Così dal 1994 e fino al 2005, medici di notevole competenza, tra cui molti "primari" ospedalieri provenienti dagli ospedali di Milano e di Como, hanno dato la loro disponibilità gratuita per passare periodi di tempo (strappati alle ferie) in Romania; hanno così lavorato e discusso di aggiornamento medico, socio-sanitario e bioetico, fianco a fianco con i loro colleghi romeni e con le autorità cittadine o distrettuali. Ciò ha consentito di portare a compimento alcuni significativi progetti, in particolare nelle città di Craiova, Cluj e Brasov e di proporre ed effettuare corsi di aggiornamento per medici su temi che hanno spaziato dai tumori femminili all’assistenza agli anziani. Grazie anche alla collaborazione di ditte, enti e istituzioni e alla generosità di privati è stato possibile assegnare varie borse di studio a giovani medici romeni, a donare un mammografo, alcuni ecografi, un bisturi elettrico e vari altri strumenti utili in chirurgia: il nostro obiettivo principale è stato però sempre quello di non allontanare le persone dal loro posto abituale e di aiutarli piuttosto a perfezionarsi sul campo. Inoltre abbiamo ascoltato le problematiche e il vissuto concreto dei colleghi e abbiamo loro trasferito, in un rapporto amichevole, esperienze e protocolli di prevenzione, di diagnosi e di cura.
Come era da aspettarsi il beneficio è stato reciproco. Noi italiani abbiamo portato conoscenze ed esperienze di livello professionale più avanzato, ma abbiamo potuto riscontrare una grande umanità e un’elevata cultura, oltre alla chiarezza con cui i colleghi romeni concepiscono in termini di missione la loro professione medica, spesso svolta in condizioni assai difficili.

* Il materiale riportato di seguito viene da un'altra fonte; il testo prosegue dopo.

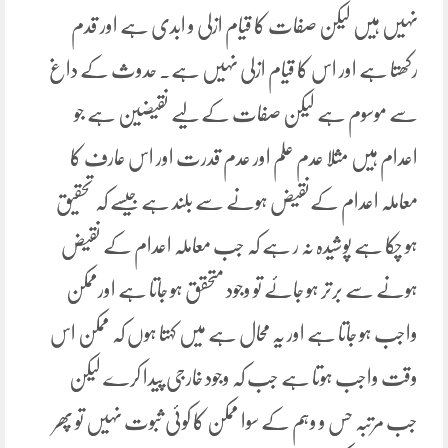
نہیں ہیں لیکن صفات کا قیام ازلی و ابدی ہے اور قدم
رکھتا ہے اور اس کا قیام ازلی نہیں ہے۔ حدوث کے داغ
سے موسوم ہے لیکن صفات کے لیے نقیضین ہے جو
اعدام ہیں مثلا عدم علم اور عدم قدرت اور اس عارف کا
معاملہ اعدام کےنقیض ہونے سے بلند ہے جیسے کہ تحقیق
ہو چکا ہے پوشیدہ نہ ر ہے کہ جب معاملہ اعدام کے نقیض
ہونے سے برتر ہو جائے تو وجود متحقق ہو جاتا ہے اورممکن
واجب ہو جاتا ہے اور یہ محال ہے میں کہتا ہوں کہ ممکن اس
وقت واجب ہوتا ہے جب کہ وجود خارجی پیدا کرے لیکن
جب مرتبہ حس و وہم کے سوا ممکن کا کوئی ثبوت نہیں تو پھر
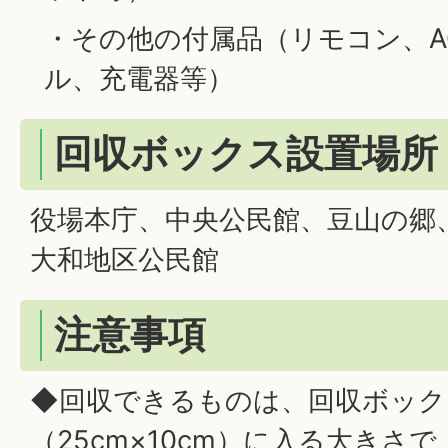
・その他の付属品（リモコン、A
ル、充電器等）
回収ボックス設置場所
役場本庁、中央公民館、豆山の郷
大和地区公民館
注意事項
◆回収できるものは、回収ボック
（25cm×10cm）に入る大きさ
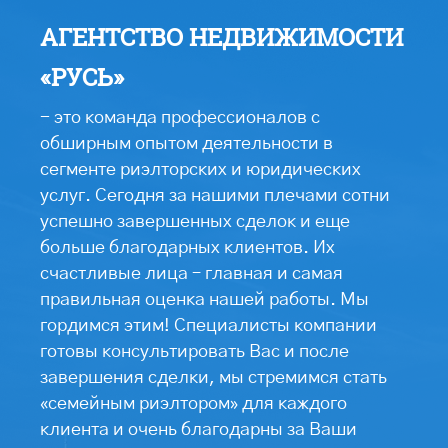
АГЕНТСТВО НЕДВИЖИМОСТИ
«РУСЬ»
- это команда профессионалов с
обширным опытом деятельности в
сегменте риэлторских и юридических
услуг. Сегодня за нашими плечами сотни
успешно завершенных сделок и еще
больше благодарных клиентов. Их
счастливые лица – главная и самая
правильная оценка нашей работы. Мы
гордимся этим! Специалисты компании
готовы консультировать Вас и после
завершения сделки, мы стремимся стать
«семейным риэлтором» для каждого
клиента и очень благодарны за Ваши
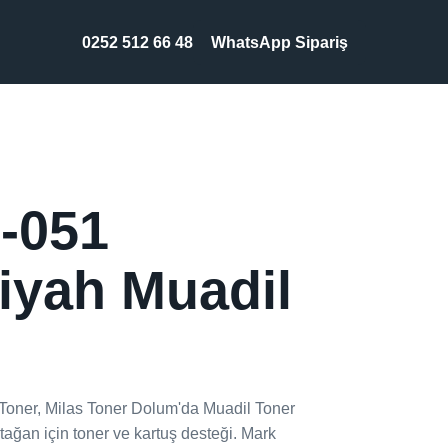
0252 512 66 48
WhatsApp Sipariş
-051
iyah Muadil
ner, Milas Toner Dolum'da Muadil Toner
ağan için toner ve kartuş desteği. Mark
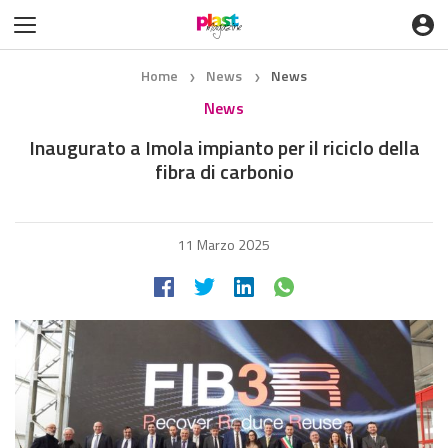
Home
News
News
❯
❯
News
Inaugurato a Imola impianto per il riciclo della
fibra di carbonio
11 Marzo 2025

I medici romeni, oltre a impegnarsi molto per rendere gradevole il nostro soggiorno, ci hanno fatto conoscere storia, letteratura, arte e tradizioni, consentendoci di verificare la verità dell’affermazione che l’influenza più solida e penetrante nella cultura romena proviene dal periodo di presenza dei romani. A motivo della cordialità con cui si sono condotti i rapporti bilaterali, sono nate profonde amicizie e ricambi di ospitalità che perdurano.
Anche gli studenti universitari italiani hanno avuto una parte rilevante. Molti, infatti, sia della facoltà di medicina sia di altre facoltà, hanno collaborato con i progetti succitati o hanno svolto attività estiva di volontariato.